Dr Charles Iga, the director of production for Kayunga District, says poverty and domestic violence are the leading causes of child neglect in the area. ‘The government has put in place poverty alleviation programs such as Emyooga and the Parish Development Model (PDM), but not everyone has benefited. In some parishes in the rural areas, about a quarter of the intended beneficiaries have not received the PDM funds, so poverty is still a challenge,’ he says.

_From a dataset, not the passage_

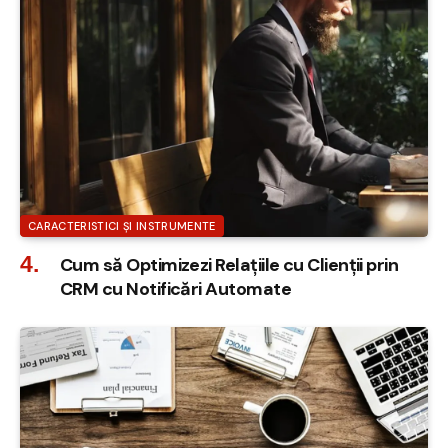
CARACTERISTICI ȘI INSTRUMENTE
Cum să Optimizezi Relațiile cu Clienții prin
CRM cu Notificări Automate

Collins Kafeero, the probation and social welfare officer for Kayunga District, says cases of child desertion are on the rise in the district. Sometimes, he receives two cases a month, brought by local leaders, the police, or the community. ‘When we receive a case of an abandoned baby, we take the baby to a home or orphanage. The child will be taken care of until it is five years old. If we fail to trace any relatives, we start the process of adoption, although we desire to reunite the children with their families,’ he says.

Kafeero blames the vice on domestic violence, fathers who neglect their responsibilities, poverty, mental disorders, and the death of parents. He also notes that some single mothers abandon their children when they find men who are willing to marry them. ‘My office is working closely with the Family and Child Protection Unit of the police to ensure that acts of child neglect are mitigated. We are also sensitising the public on the rights of children to have caregivers. If we find the relatives of abandoned children, we either counsel them and reunite them with the children, or arrest them and prosecute them,’ he explains.

Last year, a widow in Nawankonge Village, Kayonza Sub-county, abandoned her children, all of whom are below 11 years, to go and get married. She was arrested, but when she asked for forgiveness, she was reunited with the children. The community is now contributing to the children’s school fees. According to police statistics, 11 cases of child abandonment were reported to Kayunga Police Station in 2024, up from nine cases in 2023. The Uganda Police Annual Crime Report 2004 indicates that 3,663 cases of child neglect and 1,597 cases of child desertion were reported countrywide, while in 2023, 4,730 cases of child neglect and 1,918 cases of child desertion were logged.